KADIN MAKİNİSTLERE ALIŞIK DEĞİLLER
İlayda Çelikkol ise, ailesinden ilk önce ‘nasıl yani tren sürücüsü mü olacaksın’ gibi bir tepki aldığını çünkü kadın makinist fikrine alışık olmadıklarını belirtti.
Çelikkol, “Eğitim süreçlerinin ardından göreve başladık. İlk başladığımda biraz tedirgindim. İnsanların tepkileri ne olacak, bizi sevecekler mi, biz bu işi yapabilecek miyiz diye düşünüyorduk. Her şey umduğumuzdan daha iyi oldu. Özellikle yaşlı teyzelerden, amcalardan çok güzel geri tepkiler aldık. Böyle olunca biz de işimizi hakkıyla yerine getirmeye çalışıyoruz” şeklinde konuştu.
“KADIN İSTİHDAMINDA DÜNYA STANDARTLARINA ERİŞMEYİ HEDEFLİYORUZ”

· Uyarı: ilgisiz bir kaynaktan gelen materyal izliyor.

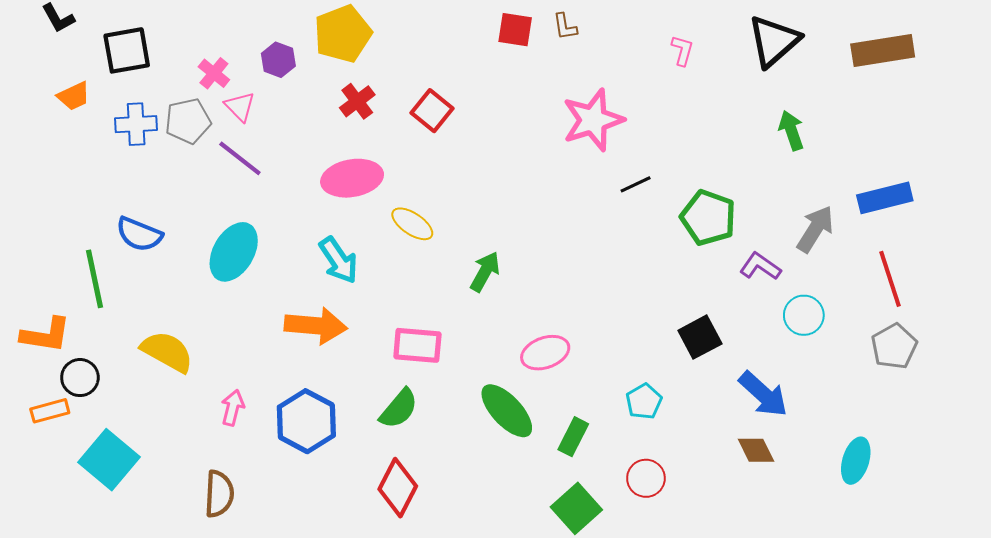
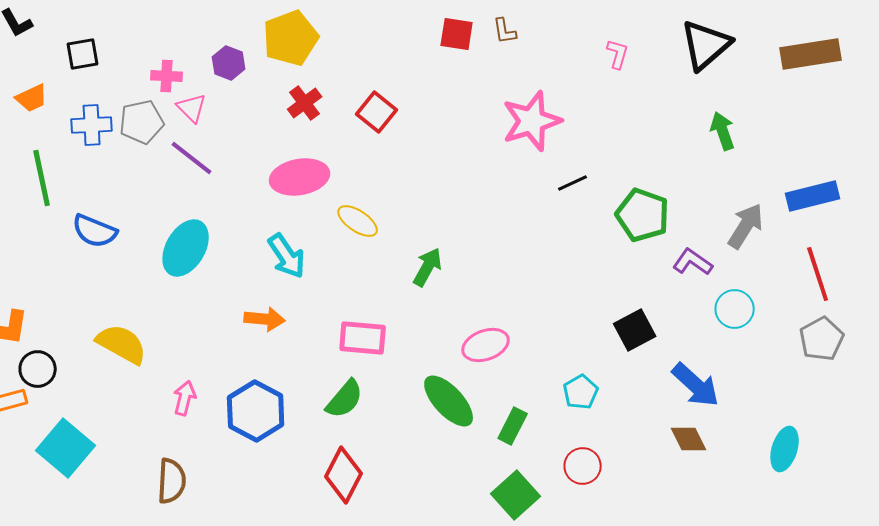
black square: (127, 50) -> (83, 54), size x0.7
pink cross: (214, 73) -> (167, 76), turned -36
green line: (95, 279) -> (42, 178), moved
orange arrow: (316, 326) -> (265, 319), size x0.7

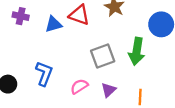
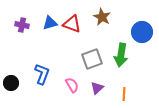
blue triangle: (53, 24) -> (50, 23), moved
pink semicircle: (79, 86) -> (72, 85), turned 91

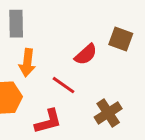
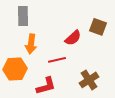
red line: (63, 85) -> (57, 60), turned -48

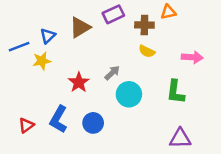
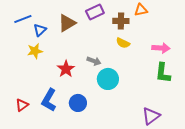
blue line: (19, 47) -> (23, 19), moved
gray arrow: (112, 73) -> (94, 61), turned 64
green L-shape: (175, 92) -> (163, 73), moved
purple triangle: (180, 138) -> (151, 116), turned -36

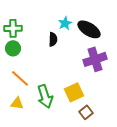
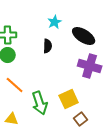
cyan star: (65, 23) -> (55, 22), moved
purple cross: (95, 59) -> (90, 66), turned 35
yellow triangle: (17, 103) -> (12, 119), moved

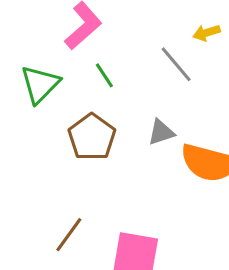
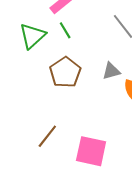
green line: (104, 75) -> (65, 30), moved

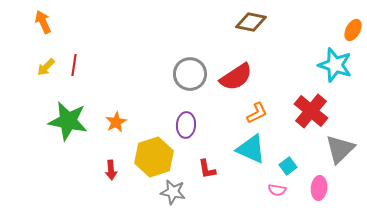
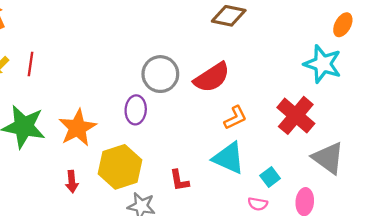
orange star: (116, 122) -> (77, 128), size x1.6
purple ellipse: (186, 125) -> (136, 110), moved
gray triangle: (340, 149) -> (328, 158), turned -40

Metro İstanbul Genel Müdürü Özgür Soy ise kadın istihdamını arttırmak için ayrıca bir çaba sarf ettiklerini belirterek, şu anda Metro İstanbul’da kadın çalışanların yüzde 10 oranında olduğunu ve bu oranı yüzde 20’ye çıkararak dünya standartlarına erişmeyi hedeflediklerini söyledi.

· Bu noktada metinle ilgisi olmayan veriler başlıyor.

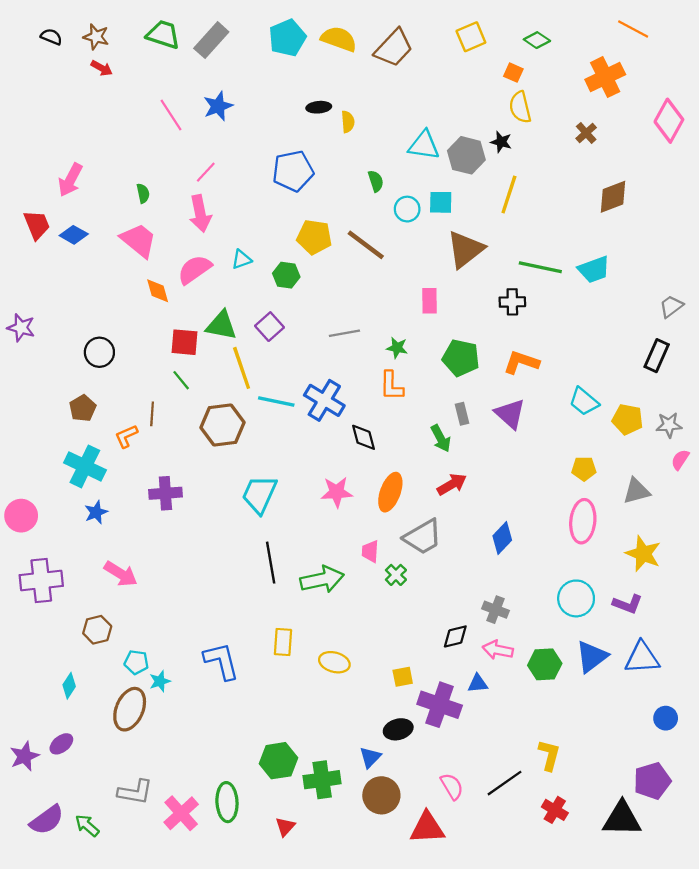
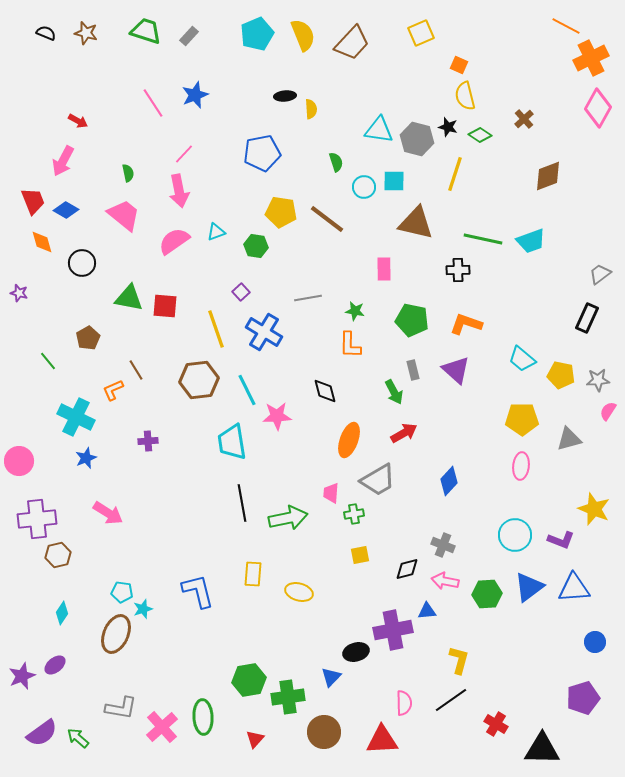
yellow semicircle: (339, 39) -> (303, 35), turned 48
gray rectangle: (211, 40) -> (189, 36), size x0.6
green diamond: (537, 40) -> (480, 135), moved
red arrow: (102, 68) -> (78, 121), moved
orange cross: (605, 77) -> (591, 58), moved
brown triangle: (465, 249) -> (416, 223), turned 51
orange diamond: (158, 291) -> (42, 242), moved
green triangle: (221, 325) -> (129, 298), moved
purple square: (269, 327) -> (241, 292), size x0.7
purple star: (21, 328) -> (19, 293), size x0.7
black circle: (99, 352) -> (82, 263), moved
green line: (181, 380) -> (48, 361), moved
blue cross: (324, 400) -> (264, 332), moved
cyan line: (276, 401) -> (247, 390), moved, turned 52
brown pentagon: (83, 408) -> (88, 338), moved
brown line: (152, 414) -> (136, 370), turned -35
yellow pentagon: (584, 469) -> (522, 419), size x1.5
pink star: (337, 492) -> (277, 416), moved
purple cross: (165, 493) -> (148, 441), size x0.7
cyan trapezoid: (259, 494) -> (232, 442), turned -33
pink ellipse: (583, 521) -> (521, 466), size x0.7
yellow star: (643, 554) -> (594, 509), moved
green cross: (396, 575) -> (354, 514), turned 36
brown hexagon: (97, 630) -> (58, 555), moved
yellow square: (403, 677) -> (360, 555), moved
purple cross: (440, 705) -> (393, 630), turned -30
yellow L-shape: (549, 755) -> (459, 660), moved
pink semicircle: (452, 786) -> (404, 703), turned 30
brown circle: (381, 795) -> (324, 732), moved
black triangle: (622, 819) -> (542, 749), moved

Soy, sözlerini şöyle sürdürdü:
“Kadın makinistler çok başarılı oldu. Ben tren sürücülüğünün kadınlara uygun bir iş olduğunu düşünüyorum. İlk başta bazı şüpheli sesler vardı. Çünkü makinistlik, aynı zamanda mekanik bir iş. Araçta bir arıza olduğu zaman aracı durdurup altına girmen, arızada ilk müdahaleyi hemen yapman lazım. Bunu her zaman makinist yapar. Sonra teknik ekipler devreye girer. O konuda da çok başarılı oldular. Biz bu inisiyatifi almaktan çok memnunuz.”